======== Source records ========

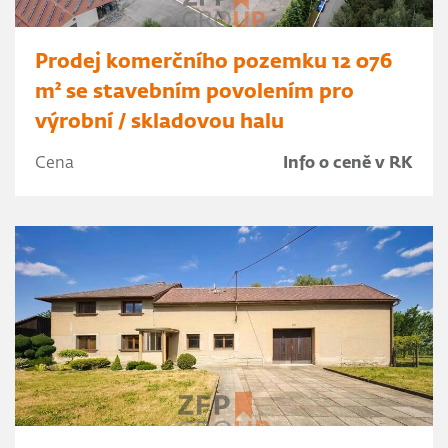
Prodej komerčního pozemku 12 076
m² se stavebním povolením pro
výrobní / skladovou halu
Cena
Info o ceně v RK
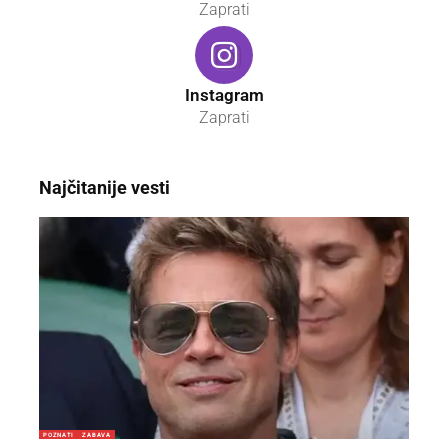
Zaprati
Instagram
Zaprati
Najčitanije vesti
POZNATI
ZABAVA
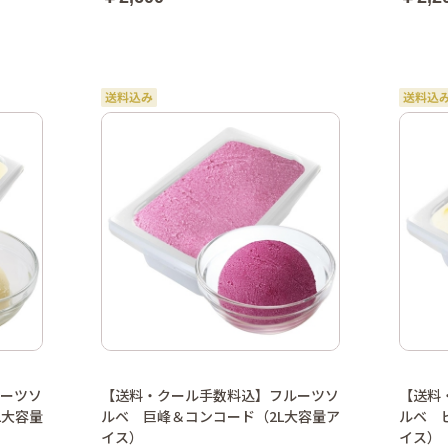
ーツソ
【送料・クール手数料込】フルーツソ
【送料
L大容量
ルベ 巨峰＆コンコード（2L大容量ア
ルベ 
イス）
イス）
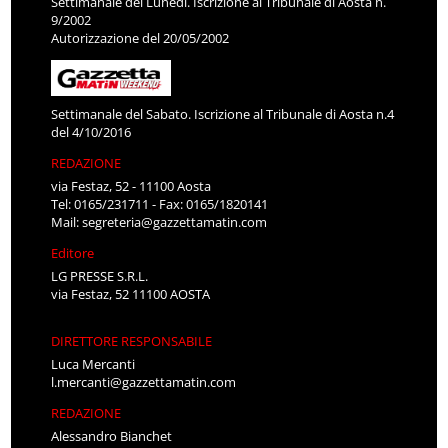
Settimanale del Lunedì. Iscrizione al Tribunale di Aosta n.
9/2002
Autorizzazione del 20/05/2002
Settimanale del Sabato. Iscrizione al Tribunale di Aosta n.4
del 4/10/2016
REDAZIONE
via Festaz, 52 - 11100 Aosta
Tel: 0165/231711 - Fax: 0165/1820141
Mail:
segreteria@gazzettamatin.com
Editore
LG PRESSE S.R.L.
via Festaz, 52 11100 AOSTA
DIRETTORE RESPONSABILE
Luca Mercanti
l.mercanti@gazzettamatin.com
REDAZIONE
Alessandro Bianchet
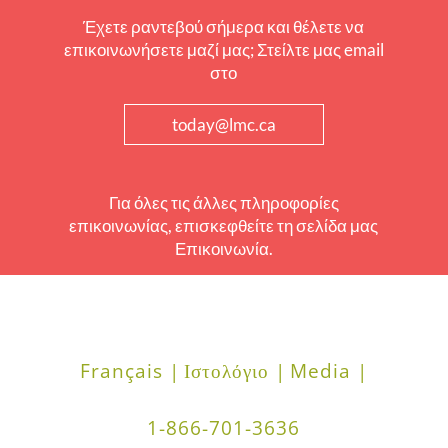
Έχετε ραντεβού σήμερα και θέλετε να
επικοινωνήσετε μαζί μας; Στείλτε μας email
στο
today@lmc.ca
Για όλες τις άλλες πληροφορίες
επικοινωνίας, επισκεφθείτε τη σελίδα μας
Επικοινωνία.
Français |
Ιστολόγιο |
Media |
1-866-701-3636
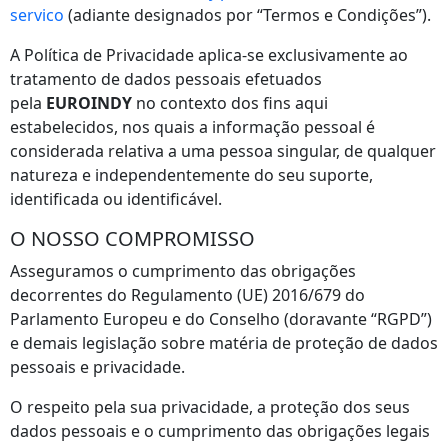
servico
(adiante designados por “Termos e Condições”).
A Política de Privacidade aplica-se exclusivamente ao
tratamento de dados pessoais efetuados
pela
EUROINDY
no contexto dos fins aqui
estabelecidos, nos quais a informação pessoal é
considerada relativa a uma pessoa singular, de qualquer
natureza e independentemente do seu suporte,
identificada ou identificável.
O NOSSO COMPROMISSO
Asseguramos o cumprimento das obrigações
decorrentes do Regulamento (UE) 2016/679 do
Parlamento Europeu e do Conselho (doravante “RGPD”)
e demais legislação sobre matéria de proteção de dados
pessoais e privacidade.
O respeito pela sua privacidade, a proteção dos seus
dados pessoais e o cumprimento das obrigações legais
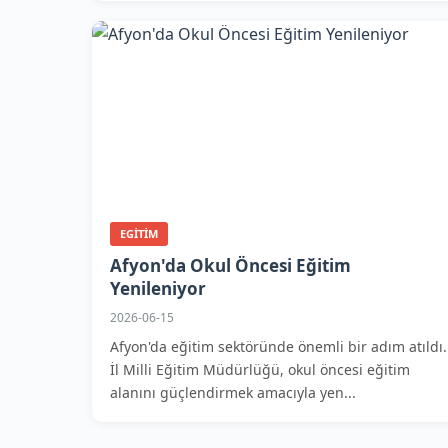
EGITIM
Afyon'da Okul Öncesi Eğitim
Yenileniyor
2026-06-15
Afyon'da eğitim sektöründe önemli bir adım atıldı.
İl Milli Eğitim Müdürlüğü, okul öncesi eğitim
alanını güçlendirmek amacıyla yen...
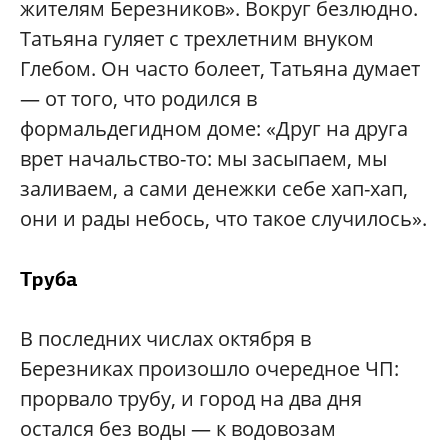
жителям Березников». Вокруг безлюдно.
Татьяна гуляет с трехлетним внуком
Глебом. Он часто болеет, Татьяна думает
— от того, что родился в
формальдегидном доме: «Друг на друга
врет начальство-то: мы засыпаем, мы
заливаем, а сами денежки себе хап-хап,
они и рады небось, что такое случилось».
Труба
В последних числах октября в
Березниках произошло очередное ЧП:
прорвало трубу, и город на два дня
остался без воды — к водовозам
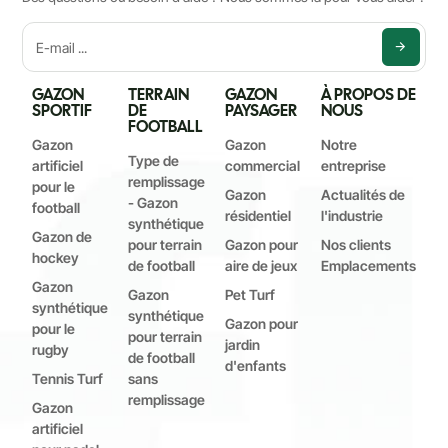
GAZON
TERRAIN
GAZON
À PROPOS DE
SPORTIF
DE
PAYSAGER
NOUS
FOOTBALL
Gazon
Gazon
Notre
Type de
artificiel
commercial
entreprise
remplissage
pour le
Gazon
Actualités de
- Gazon
football
résidentiel
l'industrie
synthétique
Gazon de
pour terrain
Gazon pour
Nos clients
hockey
de football
aire de jeux
Emplacements
Gazon
Gazon
Pet Turf
synthétique
synthétique
Gazon pour
pour le
pour terrain
jardin
rugby
de football
d'enfants
Tennis Turf
sans
remplissage
Gazon
artificiel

========

Problem to work on: Because the pictures are not wanted, retype only the text of every record, exactly as given.

Result:
Prodej komerčního pozemku 12 076
m² se stavebním povolením pro
výrobní / skladovou halu
Cena
Info o ceně v RK
Zaprati
Instagram
Zaprati
Najčitanije vesti
POZNATI
ZABAVA
ーツソ
【送料・クール手数料込】フルーツソ
【送料
L大容量
ルベ 巨峰＆コンコード（2L大容量ア
ルベ 
イス）
イス）
Settimanale del Lunedì. Iscrizione al Tribunale di Aosta n.
9/2002
Autorizzazione del 20/05/2002
Settimanale del Sabato. Iscrizione al Tribunale di Aosta n.4
del 4/10/2016
REDAZIONE
via Festaz, 52 - 11100 Aosta
Tel: 0165/231711 - Fax: 0165/1820141
Mail:
segreteria@gazzettamatin.com
Editore
LG PRESSE S.R.L.
via Festaz, 52 11100 AOSTA
DIRETTORE RESPONSABILE
Luca Mercanti
l.mercanti@gazzettamatin.com
REDAZIONE
Alessandro Bianchet
Έχετε ραντεβού σήμερα και θέλετε να
επικοινωνήσετε μαζί μας; Στείλτε μας email
στο
today@lmc.ca
Για όλες τις άλλες πληροφορίες
επικοινωνίας, επισκεφθείτε τη σελίδα μας
Επικοινωνία.
Français |
Ιστολόγιο |
Media |
1-866-701-3636
servico
(adiante designados por “Termos e Condições”).
A Política de Privacidade aplica-se exclusivamente ao
tratamento de dados pessoais efetuados
pela
EUROINDY
no contexto dos fins aqui
estabelecidos, nos quais a informação pessoal é
considerada relativa a uma pessoa singular, de qualquer
natureza e independentemente do seu suporte,
identificada ou identificável.
O NOSSO COMPROMISSO
Asseguramos o cumprimento das obrigações
decorrentes do Regulamento (UE) 2016/679 do
Parlamento Europeu e do Conselho (doravante “RGPD”)
e demais legislação sobre matéria de proteção de dados
pessoais e privacidade.
O respeito pela sua privacidade, a proteção dos seus
dados pessoais e o cumprimento das obrigações legais
EGITIM
Afyon'da Okul Öncesi Eğitim
Yenileniyor
2026-06-15
Afyon'da eğitim sektöründe önemli bir adım atıldı.
İl Milli Eğitim Müdürlüğü, okul öncesi eğitim
alanını güçlendirmek amacıyla yen...
жителям Березников». Вокруг безлюдно.
Татьяна гуляет с трехлетним внуком
Глебом. Он часто болеет, Татьяна думает
— от того, что родился в
формальдегидном доме: «Друг на друга
врет начальство-то: мы засыпаем, мы
заливаем, а сами денежки себе хап-хап,
они и рады небось, что такое случилось».
Труба
В последних числах октября в
Березниках произошло очередное ЧП:
прорвало трубу, и город на два дня
остался без воды — к водовозам
GAZON
TERRAIN
GAZON
À PROPOS DE
SPORTIF
DE
PAYSAGER
NOUS
FOOTBALL
Gazon
Gazon
Notre
Type de
artificiel
commercial
entreprise
remplissage
pour le
Gazon
Actualités de
- Gazon
football
résidentiel
l'industrie
synthétique
Gazon de
pour terrain
Gazon pour
Nos clients
hockey
de football
aire de jeux
Emplacements
Gazon
Gazon
Pet Turf
synthétique
synthétique
Gazon pour
pour le
pour terrain
jardin
rugby
de football
d'enfants
Tennis Turf
sans
remplissage
Gazon
artificiel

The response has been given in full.